Abstract: Convective available potential energy
(CAPE), frequently regarded as an indicator of the potential intensity
of deep convection, is strongly controlled by the properties of the
planetary boundary layer (BL). Variations in CAPE observed during field
experiments in midcontinent North America, the tropical east Atlantic,
and the tropical west Pacific, can be accounted for mostly by changes in
the temperature and humidity in the BL. The coupling between CAPE and
the BL holds for both convective and nonconvective conditions. The
coupling under conditions of deep convection implies a constraint on the
intensity of deep convection which can be used as a closure for cumulus
parameterization. This constraint requires equilibrium in the
environment of the parcel used as a basis for calculating CAPE. Over
many cases, parcel-environment equilibrium is observed to hold more
robustly than equilibrium of CAPE itself. When observational
uncertainties are considered, it is uncertain whether quasi-equilibrium,
in which the rate of change of CAPE is substantially less than the rate
at which mean advection and BL fluxes change CAPE, holds at subdiurnal
timescales in the eastern Atlantic and the western Pacific.

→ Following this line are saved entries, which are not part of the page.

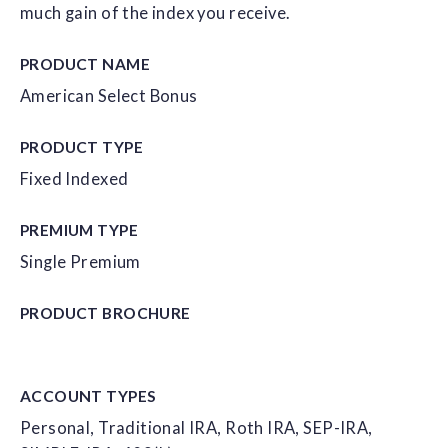
much gain of the index you receive.
PRODUCT NAME
American Select Bonus
PRODUCT TYPE
Fixed Indexed
PREMIUM TYPE
Single Premium
PRODUCT
BROCHURE
ACCOUNT
TYPES
Personal, Traditional IRA, Roth IRA, SEP-IRA,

Quasi-equilibrium is a poor approximation at subdiurnal timescales in
midcontinent North America. At timescales approaching diurnal,
quasi-equilibrium holds in all cases. Cumulus parameterizations based on
quasi-equilibrium may be limited in their ability to model diurnal
cycles as a result. CAPE fluctuations related to large, subdiurnal
variations in surface fluxes are much sharper than CAPE fluctuations
related to changes in mean advection above the BL, especially over land.
The strong BL control on CAPE indicates that deep convection does not
equilibrate rapid, high-amplitude variations in CAPE originating there. |